All of these triumphs have not come without costs. Instead of acquiring the respect of the West and the recognition of China as an equal partner, nations such as the U.S. recoil in jealousy, anger and fear. President Trump has recently escalated tensions in the South China Sea by routinely attempting to bully China by rounding up smaller nations to challenge China’s maritime borders — to little avail, as Chinese island construction has aggressively increased. Trump also initiated a destructive trade war with China which has only widened the trade deficit in China’s favor and significantly harmed the U.S. farm industry. Republican Senator Marco Rubio, one of the loudest cheerleaders for Taiwanese separatism, was powerless to stop the Solomon Islands and Kiribati as they both cut ties with Taipei in favor of Beijing. 

The arrogance of the West in its treatment of China isn’t really about human rights or opposition to communism — modern China is by all definitions a capitalist market economy.
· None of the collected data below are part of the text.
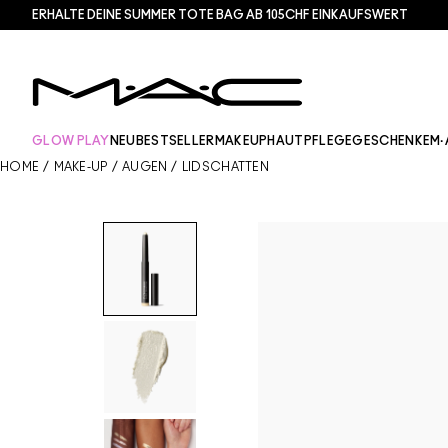
ERHALTE DEINE SUMMER TOTE BAG AB 105CHF EINKAUFSWERT​
GLOW PLAY
NEU
BESTSELLER
MAKEUP
HAUTPFLEGE
GESCHENKE
M·
HOME
/
MAKE-UP
/
AUGEN
/
LIDSCHATTEN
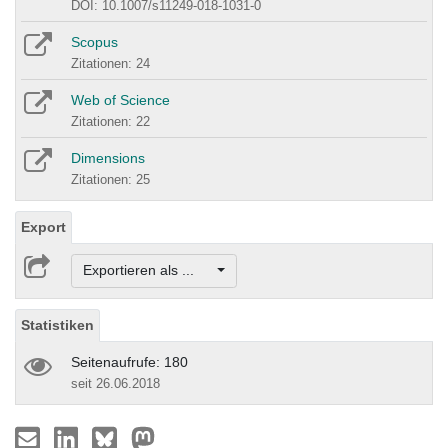
DOI: 10.1007/s11249-018-1031-0
Scopus
Zitationen: 24
Web of Science
Zitationen: 22
Dimensions
Zitationen: 25
Export
Exportieren als ...
Statistiken
Seitenaufrufe: 180
seit 26.06.2018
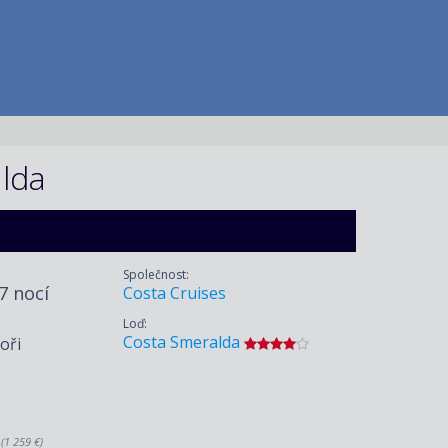
alda
Společnost:
 7 nocí
Costa Cruises
Loď:
Costa Smeralda
oři
.
(1 259 €)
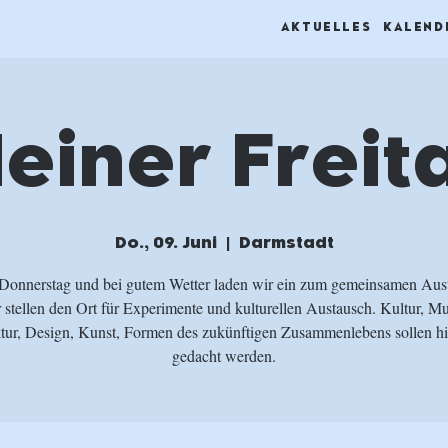
AKTUELLES
KALEND
leiner Freit
Do., 09. Juni
  |  
Darmstadt
Donnerstag und bei gutem Wetter laden wir ein zum gemeinsamen Aus
 stellen den Ort für Experimente und kulturellen Austausch. Kultur, Mu
tur, Design, Kunst, Formen des zukünftigen Zusammenlebens sollen hi
gedacht werden.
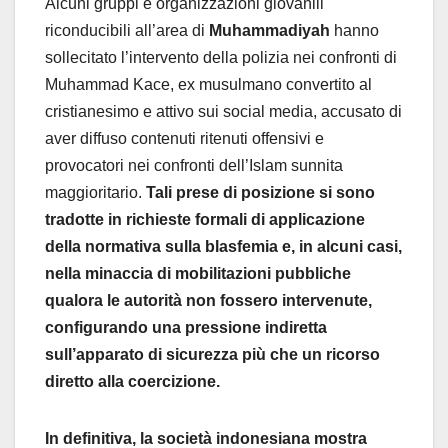
Alcuni gruppi e organizzazioni giovanili
riconducibili all’area di
Muhammadiyah
hanno
sollecitato l’intervento della polizia nei confronti di
Muhammad Kace, ex musulmano convertito al
cristianesimo e attivo sui social media, accusato di
aver diffuso contenuti ritenuti offensivi e
provocatori nei confronti dell’Islam sunnita
maggioritario.
Tali prese di posizione si sono
tradotte in richieste formali di applicazione
della normativa sulla blasfemia e, in alcuni casi,
nella minaccia di mobilitazioni pubbliche
qualora le autorità non fossero intervenute,
configurando una pressione indiretta
sull’apparato di sicurezza più che un ricorso
diretto alla coercizione.
In definitiva, la società indonesiana mostra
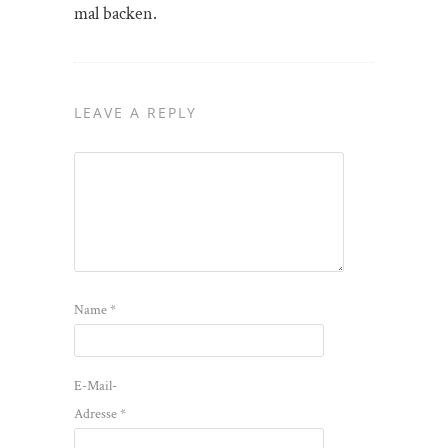
mal backen.
LEAVE A REPLY
Name
*
E-Mail-
Adresse
*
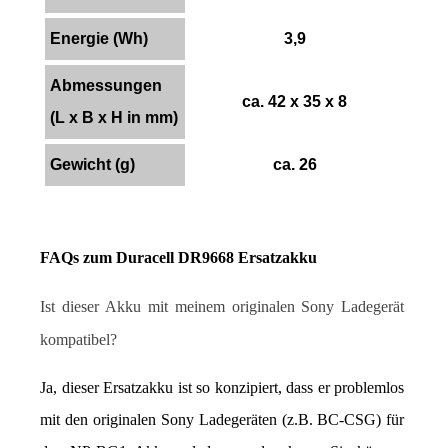
Energie (Wh)
3,9
Abmessungen
ca. 42 x 35 x 8
(L x B x H in mm)
Gewicht (g)
ca. 26
FAQs zum Duracell DR9668 Ersatzakku
Ist dieser Akku mit meinem originalen Sony Ladegerät 
kompatibel?
Ja, dieser Ersatzakku ist so konzipiert, dass er problemlos 
mit den originalen Sony Ladegeräten (z.B. BC-CSG) für 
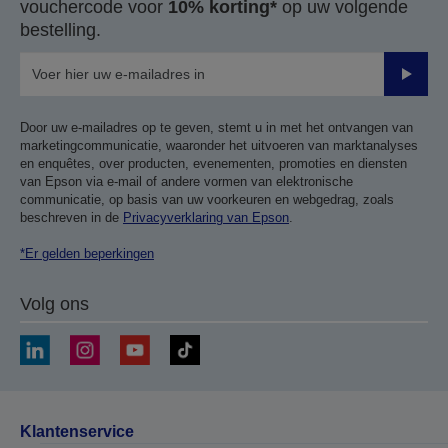
vouchercode voor
10% korting*
op uw volgende
bestelling.
Verze
Door uw e-mailadres op te geven, stemt u in met het ontvangen van
marketingcommunicatie, waaronder het uitvoeren van marktanalyses
en enquêtes, over producten, evenementen, promoties en diensten
van Epson via e-mail of andere vormen van elektronische
communicatie, op basis van uw voorkeuren en webgedrag, zoals
beschreven in de
Privacyverklaring van Epson
.
*Er gelden beperkingen
Volg ons
Klantenservice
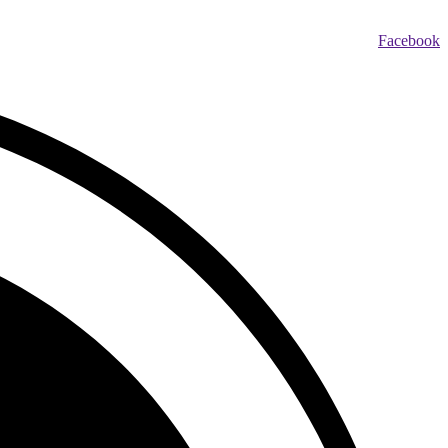
Facebook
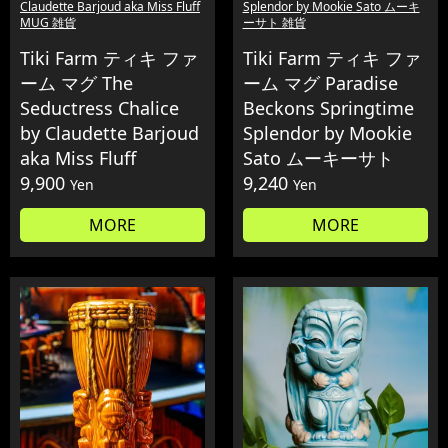
Claudette Barjoud aka Miss Fluff
Splendor by Mookie Sato ムーキ
MUG 雑貨
ーサト 雑貨
Tiki Farm ティキ ファ
Tiki Farm ティキ ファ
ーム マグ The
ーム マグ Paradise
Seductress Chalice
Beckons Springtime
by Claudette Barjoud
Splendor by Mookie
aka Miss Fluff
Sato ムーキーサト
9,900
9,240
Yen
Yen
MORE
MORE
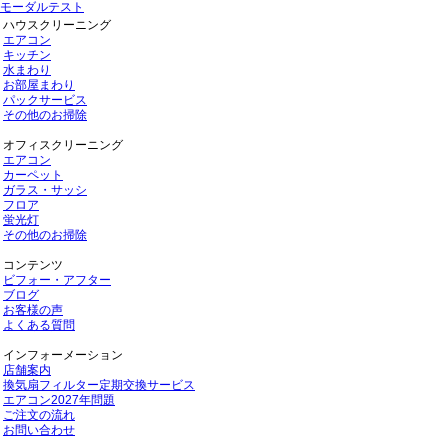
モーダルテスト
ハウスクリーニング
エアコン
キッチン
水まわり
お部屋まわり
パックサービス
その他のお掃除
オフィスクリーニング
エアコン
カーペット
ガラス・サッシ
フロア
蛍光灯
その他のお掃除
コンテンツ
ビフォー・アフター
ブログ
お客様の声
よくある質問
インフォーメーション
店舗案内
換気扇フィルター定期交換サービス
エアコン2027年問題
ご注文の流れ
お問い合わせ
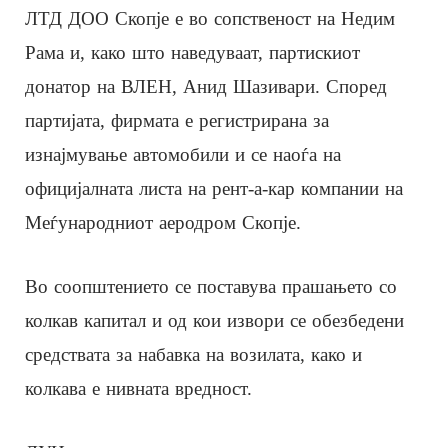
ЛТД ДОО Скопје е во сопственост на Недим
Рама и, како што наведуваат, партискиот
донатор на ВЛЕН, Анид Шазивари. Според
партијата, фирмата е регистрирана за
изнајмување автомобили и се наоѓа на
официјалната листа на рент-а-кар компании на
Меѓународниот аеродром Скопје.
Во соопштението се поставува прашањето со
колкав капитал и од кои извори се обезбедени
средствата за набавка на возилата, како и
колкава е нивната вредност.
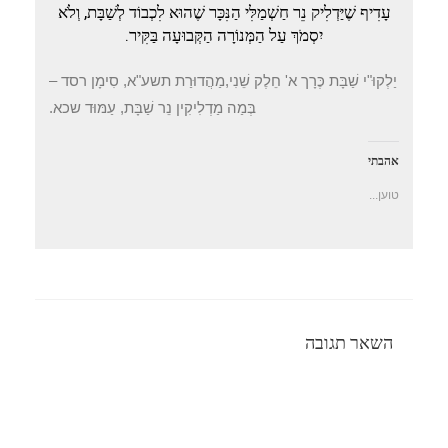
עָדִיף שֶׁיַּדְלִיק נֵר חַשְׁמַלִּי הַנִּכָּר שֶׁהוּא לִכְבוֹד לְשַׁבָּת, וְלֹא
יִסְמֹךְ עַל הַמְּנוֹרָה הַקְּבוּעָה בַּקִּיר.
יַלְקוּ"י שַׁבָּת כֶּרָך א' חֵלֶק שֵׁנִי,מַהֲדוּרַת תשע"א, סִימָן רסד –
בְּמַה מַדְלִיקִין נֵר שַׁבָּת, עַמּוּד שכא.
אהבתי
טוען...
השאר תגובה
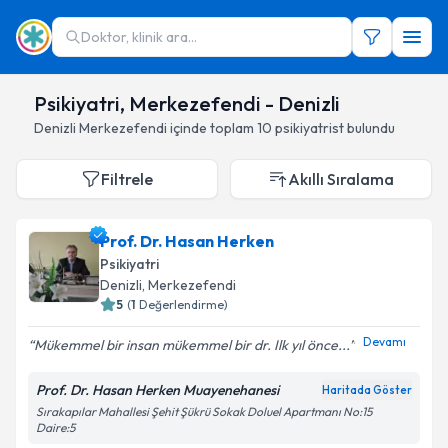
Doktor, klinik ara...
Psikiyatri, Merkezefendi - Denizli
Denizli
Merkezefendi
içinde toplam
10
psikiyatrist
bulundu
Filtrele
Akıllı Sıralama
Prof. Dr. Hasan Herken
Psikiyatri
Denizli
,
Merkezefendi
5
(
1
Değerlendirme)
Devamı
Mükemmel bir insan mükemmel bir dr. Ilk yıl önce...
Prof. Dr. Hasan Herken Muayenehanesi
Haritada Göster
Sırakapılar Mahallesi Şehit Şükrü Sokak Doluel Apartmanı No:15
Daire:5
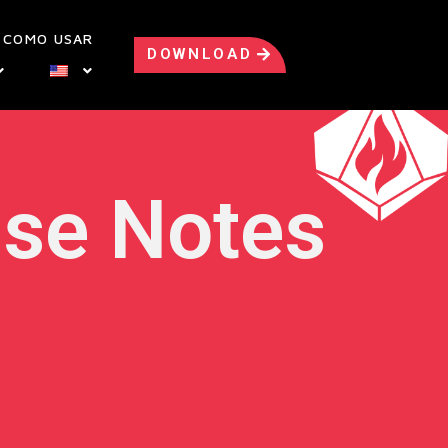
COMO USAR
DOWNLOAD
ase Notes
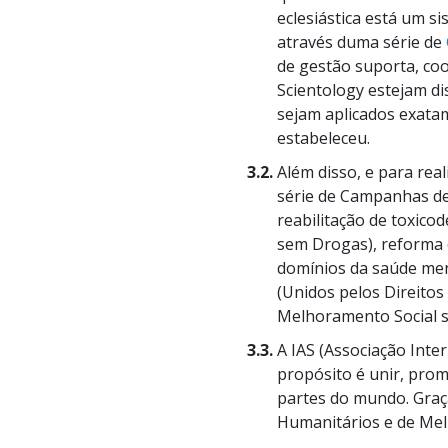
eclesiástica está um si
através duma série de
de gestão suporta, coor
Scientology estejam di
sejam aplicados exatam
estabeleceu.
3.2.
Além disso, e para real
série de Campanhas de
reabilitação de toxic
sem Drogas), reforma c
domínios da saúde men
(Unidos pelos Direito
Melhoramento Social s
3.3.
A IAS (Associação Intern
propósito é unir, prom
partes do mundo. Graç
Humanitários e de Mel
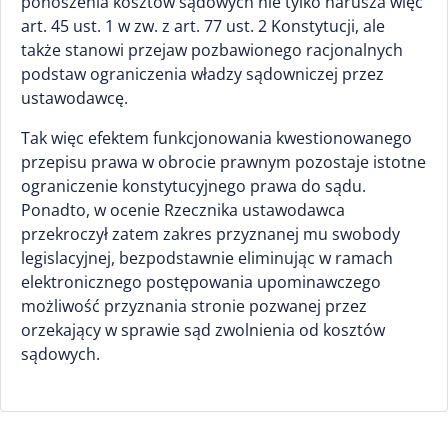
ponoszenia kosztów sądowych nie tylko narusza więc
art. 45 ust. 1 w zw. z art. 77 ust. 2 Konstytucji, ale
także stanowi przejaw pozbawionego racjonalnych
podstaw ograniczenia władzy sądowniczej przez
ustawodawcę.
Tak więc efektem funkcjonowania kwestionowanego
przepisu prawa w obrocie prawnym pozostaje istotne
ograniczenie konstytucyjnego prawa do sądu.
Ponadto, w ocenie Rzecznika ustawodawca
przekroczył zatem zakres przyznanej mu swobody
legislacyjnej, bezpodstawnie eliminując w ramach
elektronicznego postępowania upominawczego
możliwość przyznania stronie pozwanej przez
orzekający w sprawie sąd zwolnienia od kosztów
sądowych.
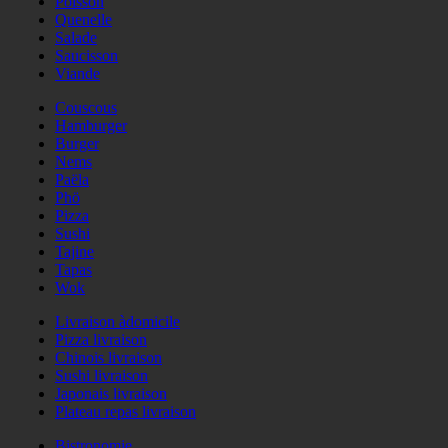
Poisson
Quenelle
Salade
Saucisson
Viande
Couscous
Hamburger
Burger
Nems
Paëla
Phö
Pizza
Sushi
Tajine
Tapas
Wok
Livraison àdomicile
Pizza livraison
Chinois livraison
Sushi livraison
Japonais livraison
Plateau repas livraison
Bistronomie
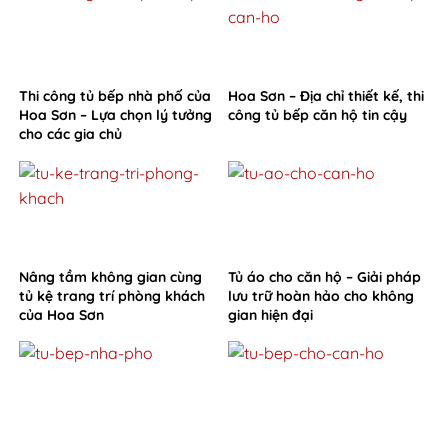
Thi công tủ bếp nhà phố của
Hoa Sơn – Địa chỉ thiết kế, thi
Hoa Sơn – Lựa chọn lý tưởng
công tủ bếp căn hộ tin cậy
cho các gia chủ
Nâng tầm không gian cùng
Tủ áo cho căn hộ – Giải pháp
tủ kệ trang trí phòng khách
lưu trữ hoàn hảo cho không
của Hoa Sơn
gian hiện đại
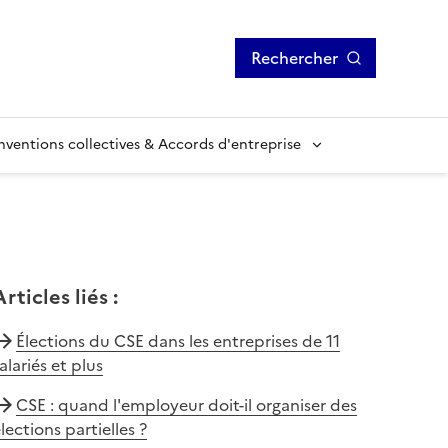
Rechercher
ventions collectives & Accords d'entreprise
Articles liés
:
Élections du CSE dans les entreprises de 11
alariés et plus
CSE : quand l'employeur doit-il organiser des
lections partielles ?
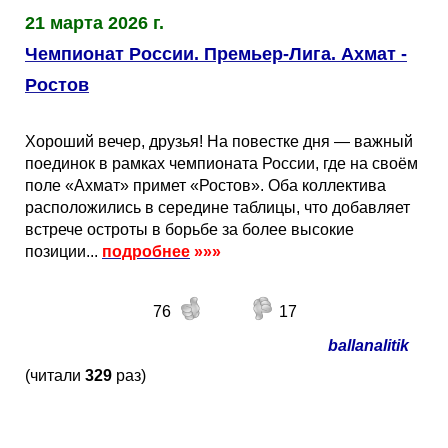
21 марта 2026 г.
Чемпионат России. Премьер-Лига. Ахмат -
Ростов
Хороший вечер, друзья! На повестке дня — важный
поединок в рамках чемпионата России, где на своём
поле «Ахмат» примет «Ростов». Оба коллектива
расположились в середине таблицы, что добавляет
встрече остроты в борьбе за более высокие
позиции...
подробнее
»»»
76
17
ballanalitik
(читали
329
раз)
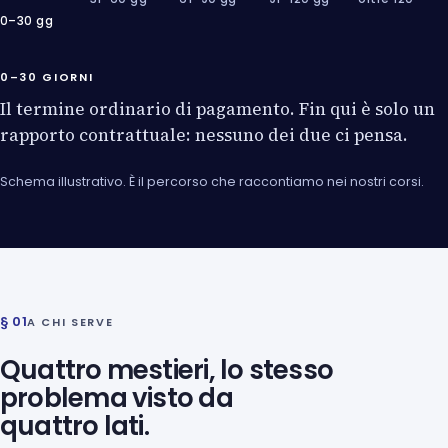
0–30 gg
0–30 GIORNI
Il termine ordinario di pagamento. Fin qui è solo un
rapporto contrattuale: nessuno dei due ci pensa.
Schema illustrativo. È il percorso che raccontiamo nei nostri corsi.
§ 01
A CHI SERVE
Quattro mestieri, lo stesso
problema visto da
quattro lati.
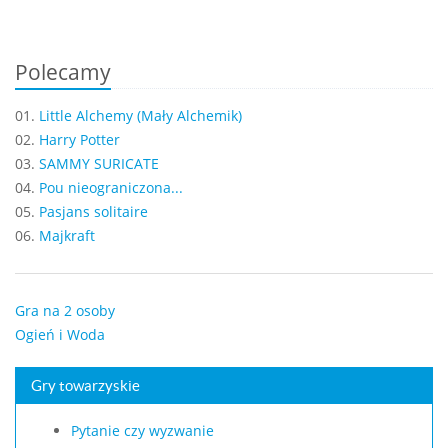
Polecamy
01.
Little Alchemy (Mały Alchemik)
02.
Harry Potter
03.
SAMMY SURICATE
04.
Pou nieograniczona...
05.
Pasjans solitaire
06.
Majkraft
Gra na 2 osoby
Ogień i Woda
Gry towarzyskie
Pytanie czy wyzwanie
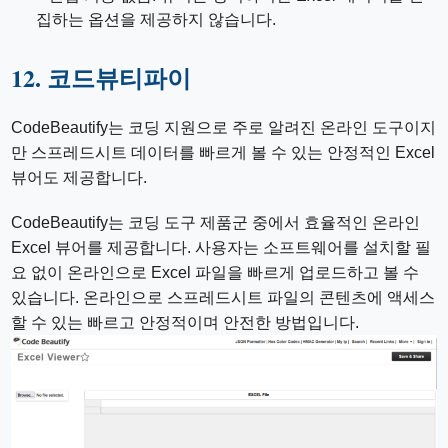
집하는 옵션을 제공하지 않습니다.
12. 코드뷰티파이
CodeBeautify는 코딩 지원으로 주로 알려진 온라인 도구이지
만 스프레드시트 데이터를 빠르게 볼 수 있는 안정적인 Excel
뷰어도 제공합니다.
CodeBeautify는 코딩 도구 제품군 중에서 효율적인 온라인
Excel 뷰어를 제공합니다. 사용자는 소프트웨어를 설치할 필
요 없이 온라인으로 Excel 파일을 빠르게 업로드하고 볼 수
있습니다. 온라인으로 스프레드시트 파일의 콘텐츠에 액세스
할 수 있는 빠르고 안정적이며 안전한 방법입니다.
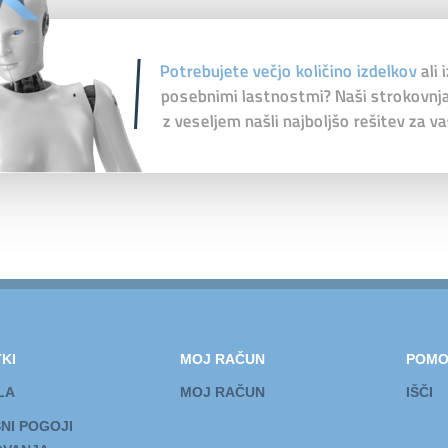
Potrebujete večjo količino izdelkov
ali 
posebnimi lastnostmi? Naši strokovnj
z veseljem našli najboljšo rešitev za va
KI
MOJ RAČUN
POM
LA
MOJ RAČUN
IŠČI
NI POGOJI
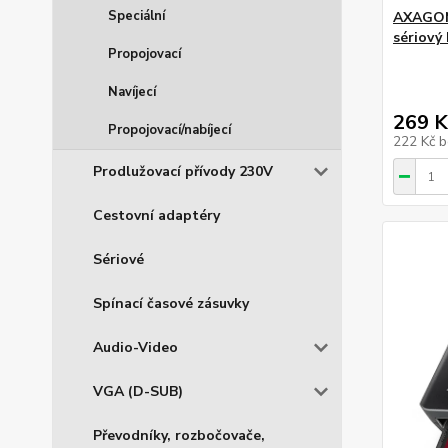
Speciální
AXAGON
sériový
Propojovací
Navíjecí
269 K
Propojovací/nabíjecí
222 Kč
b
Prodlužovací přívody 230V
Cestovní adaptéry
Sériové
Spínací časové zásuvky
Audio-Video
VGA (D-SUB)
Převodníky, rozbočovače,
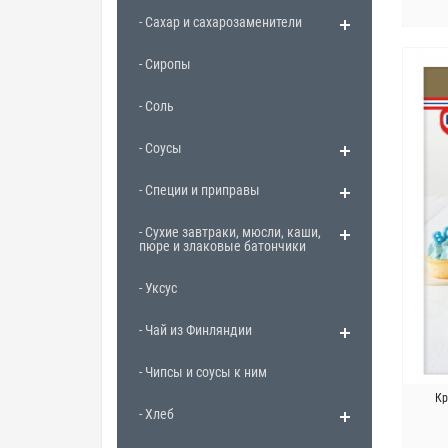
- Сахар и сахарозаменители
- Сиропы
- Соль
- Соусы
- Специи и приправы
- Сухие завтраки, мюсли, каши,
пюре и злаковые батончики
- Уксус
- Чай из Финляндии
- Чипсы и соусы к ним
Кр
- Хлеб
Instead, it is a relic of 19th and 20th-century history, when a weak China was constantly invaded and tormented by the West through the Opium Wars and the Boxer Rebellion. Even in the aftermath of WWII, during which China lost over 20 million lives resisting the Japanese invasion, the U.S. refused to prosecute Japanese war criminals and instead provided them legal immunity. Shockingly, such tolerance for barbaric atrocities was never applied to their Nazi counterparts. Despite China’s rapid ascent from an impoverished Maoist state to a modern industrial superpower, many Western nations find it incredibly difficult to psychologically adjust to this “underdog” regaining its rightful place in the global order. 

China’s modern prosperity is credited precisely by their refusal to obey the demands of Western nations who want to force democracy on the most populous nation on Earth while also shrinking its borders through separatist movements. The Chinese government’s constant guiding hand over the economy and the military is the sole cause of today’s strong, modern China. After all, no other nation in human history has ever managed to lift over 800 million people out of poverty within the span of three decades.  

Chinese people have every reason to support their government. President Xi boasts a 90% approval rating and China’s international image has surpassed that of the U.S. China has no reason to trust the sincerity of Western critiques on Chinese governance — most of which are borne out of geopolitical insecurity rather than genuine consistency on human rights and peaceful development. China’s modern history is a remarkable miracle of a declining power that was ravaged by foreign invasions who made an incredible comeback through the sheer will of its people. The oldest continuous civilization on Earth with 5,000 years of history is here to stay. Hopefully, the U.S. overcomes its ego and chooses to pursue peace for both great nations.